Also, Mouse and my new camera don't really mix. My fabulous 100mm macro lens has a very shallow depth of field--too small to contain more than a fraction of Mouse! That means if his eyes are in focus (which is most critical), his nose and his ears are just barely in range and the rest of his body, much less whatever he's posing with, is out of focus. This isn't so much of a problem with the 18-55mm lens that came with the camera, but I find that lens virtually useless for anything else, so I seldom have it on the camera unless I have a specific project for it. And Mouse is pretty banged up from twenty years of life, much of it spent as a plaything, something that is maybe a little TOO clear when captured in all those megapixels!

The eye on the right is in focus in this photo, but that means the eye on the left is out of focus!

Mouse's face is in focus in this image, but the tiny flowers he's posing with are not.

Poor battered little dude.

But there's something else. I have to confess, I've gotten bored of Mouse.

Have you ever had the experience where you've repeated an ordinary word over and over and over to yourself until it has come to seem totally absurd? That's how I've started feeling about Mouse. He just seems weird. I find myself unable to fathom why anyone WOULD want a picture with a mouse in it and that makes it very hard to promote him when I've lost faith in his appeal! I still love the idea of him as a children's book character, but the whole art thing has seemed increasingly bizarre. I am disenchanted with Mouse.

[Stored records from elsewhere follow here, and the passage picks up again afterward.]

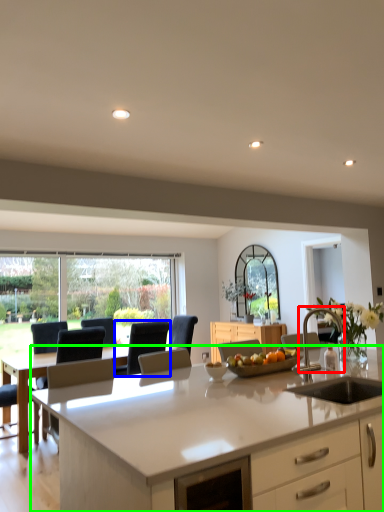 Question: Which object is positioned farthest from armchair (highlighted by a red box)? Select from armchair (highlighted by a blue box) and countertop (highlighted by a green box).

Choices:
 (A) armchair
 (B) countertop

Answer: (A) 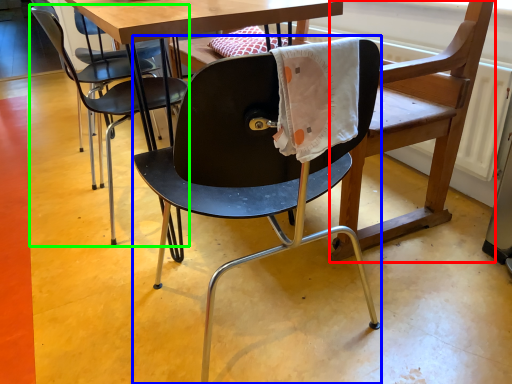 Question: Based on their relative distances, which object is farther from swivel chair (highlighted by a red box)? Choose from chair (highlighted by a blue box) and chair (highlighted by a green box).

Choices:
 (A) chair
 (B) chair

Answer: (B) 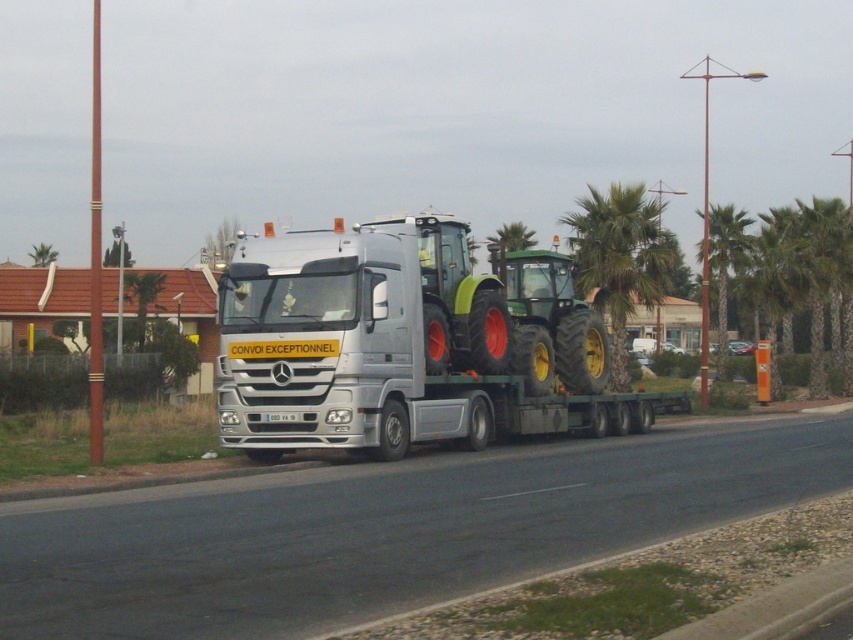 Question: Among these points, which one is farthest from the camera?

Choices:
 (A) pos(635,220)
 (B) pos(701,212)

Answer: (B)

Question: Is silver metallic truck at center below green leafy palm tree at right?

Choices:
 (A) yes
 (B) no

Answer: (A)

Question: Can you confirm if silver metallic truck at center is positioned below green leafy palm tree at right?

Choices:
 (A) yes
 (B) no

Answer: (A)

Question: In this image, where is silver metallic truck at center located relative to green leafy palm tree at center?

Choices:
 (A) right
 (B) left

Answer: (B)

Question: Which point is closer to the camera?

Choices:
 (A) (750, 244)
 (B) (322, 390)

Answer: (B)

Question: Which object is positioned farthest from the silver metallic truck at center?

Choices:
 (A) green leafy palm tree at center
 (B) green leafy palm tree at right

Answer: (B) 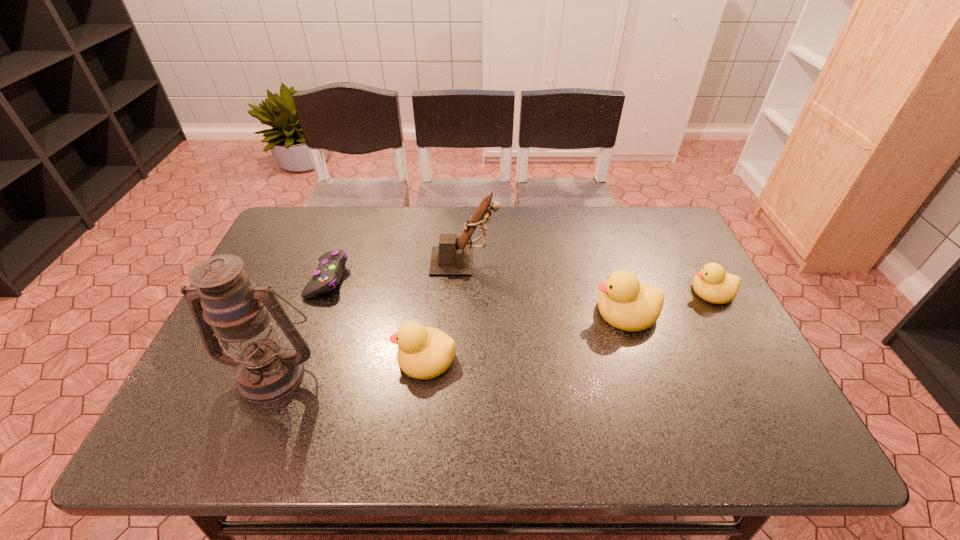 Locate an element on the screen. This screenshot has height=540, width=960. free location located on the face of the second shortest duckling is located at coordinates (306, 358).

Locate an element on the screen. free space located on the face of the second duckling from left to right is located at coordinates (445, 311).

Where is `free region located on the face of the second duckling from left to right`? The image size is (960, 540). free region located on the face of the second duckling from left to right is located at coordinates (498, 311).

The image size is (960, 540). In order to click on vacant area situated 0.370m on the face of the second duckling from left to right in this screenshot , I will do `click(453, 311)`.

At what (x,y) coordinates should I click in order to perform the action: click on vacant area located on the face of the rightmost object. Please return your answer as a coordinate pair (x, y). Looking at the image, I should click on (545, 291).

What are the coordinates of `vacant area located 0.100m on the face of the rightmost object` in the screenshot? It's located at (653, 291).

Identify the location of free space located 0.400m on the face of the rightmost object. point(545,291).

You are a GUI agent. You are given a task and a screenshot of the screen. Output one action in this format:
    pyautogui.click(x=<x>, y=<y>)
    Task: Click on the free space located 0.350m on the right of the shortest object
    The height and width of the screenshot is (540, 960).
    Given the screenshot: What is the action you would take?
    pyautogui.click(x=468, y=279)

I want to click on vacant space located 0.290m on the front-facing side of the fifth shortest object, so click(595, 261).

Image resolution: width=960 pixels, height=540 pixels. In order to click on free region located 0.110m on the back of the tallest object in this screenshot , I will do `click(298, 312)`. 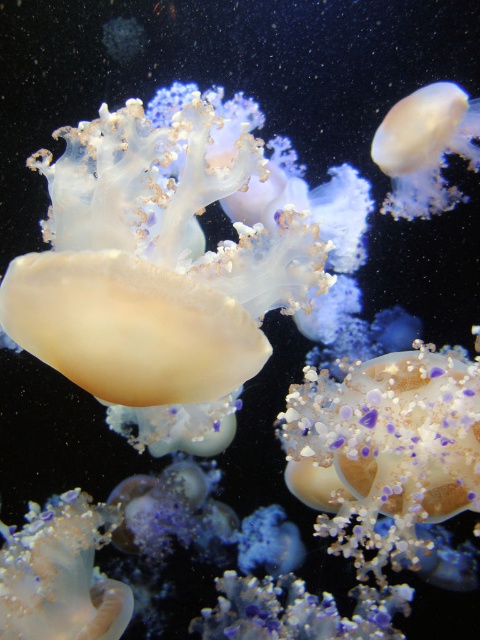 You are a marine biologist observing the underwater scene. You notice two points of interest labeled as point (x=11, y=563) and point (x=456, y=92). Which point is nearer to your viewpoint?

Point (x=11, y=563) is closer to the camera than point (x=456, y=92).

"What!?! But I'm so charming!"

But there is good news for Mouse fans (of which there are, thankfully, many among my acquaintance!) because this last week, I suddenly had a resurgence of interest in my little wooden friend.

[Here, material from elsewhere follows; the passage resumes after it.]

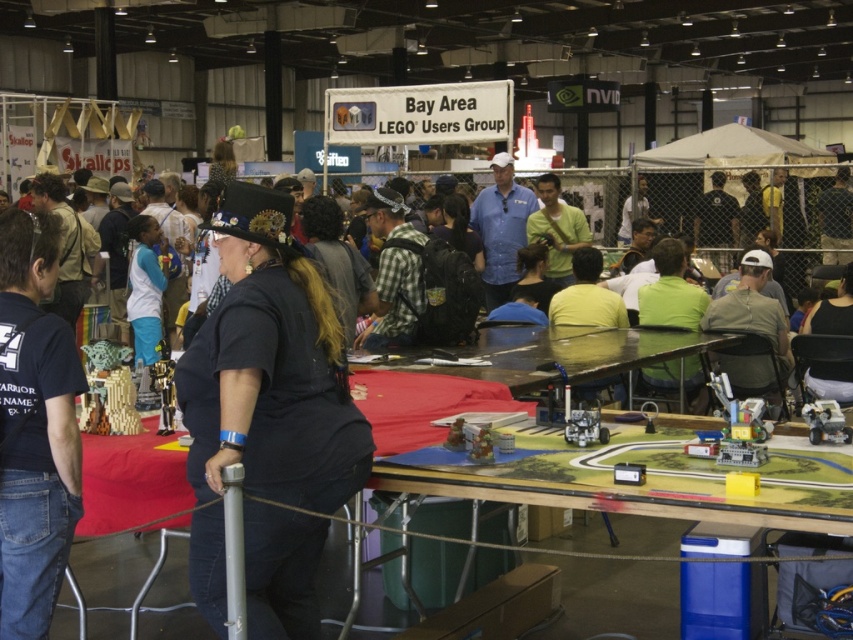 You are attending a LEGO convention and notice two attendees wearing the black matte vest at center and the gray fabric shirt at right. From your perspective at the entrance, which one is positioned more to the left?

The black matte vest at center is positioned more to the left than the gray fabric shirt at right.

You are attending the LEGO convention and notice two attendees wearing the black matte vest at center and the gray fabric shirt at right. From your perspective at the entrance, which clothing item is closer to you?

The black matte vest at center is positioned under the gray fabric shirt at right, meaning it is closer to you since it is in front. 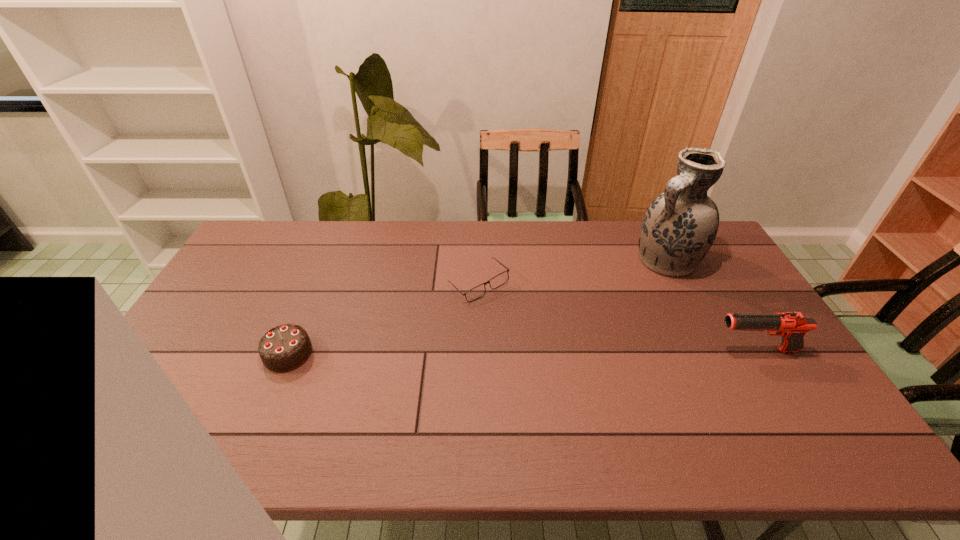 The height and width of the screenshot is (540, 960). In the image, there is a desktop. In order to click on free space at the far edge in this screenshot , I will do `click(374, 250)`.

Now, I've never gotten into Twitter because I've felt like it would be redundant--I'd be posting the same updates as I have on my photography Facebook page except without the benefit of being able to upload all the photos. I try to conserve my energy and having a c.creativity Facebook account AND a Twitter account didn't seem worth it. But then my mother was asking me if I'd ever considered being on Twitter and for some reason, it suddenly occurred to me that MOUSE could be on Twitter and that idea appealed to me immensely! It's bugged me that you can only connect your Facebook page to one of your shops on Etsy and I have it linked to my macro store, since that's where most of the action is. But if Mouse could have his own social media platform... I liked the sound of that!

"Sweet!"

So now Mouse has a Twitter account! The idea behind it is that he's tweeting from his perspective and I hope, over time, to develop a sort of voice for him. It's completely reawakened my interest in Mouse. I've started taking photos of him specifically so they can go up on Twitter and when I'm awake at night, instead of thinking of Words I Like (what, you don't spend your hours of insomnia creating mental lists of words you find appealing?), I've started coming up with ideas for tweets! I've always thought Mouse had a lot of personality for such a simple object, so I'll work on developing it now through a new medium, though I hope it will also rekindle my desire to spruce up his Etsy shop. Mouse, of course, is very pleased to be getting attention again and hopes to see you on Twitter!


Friday, April 20, 2012

Crucial Differences

The last two weeks were hard ones for me, reminders that I am an unwell individual, that this little house of happiness-within-my-limitations in which I dwell is built not upon a foundation anchored to the earth, but on a raft. And that sometimes, despite all of my efforts to remove stressors and cultivate gratitude, the seas get rough.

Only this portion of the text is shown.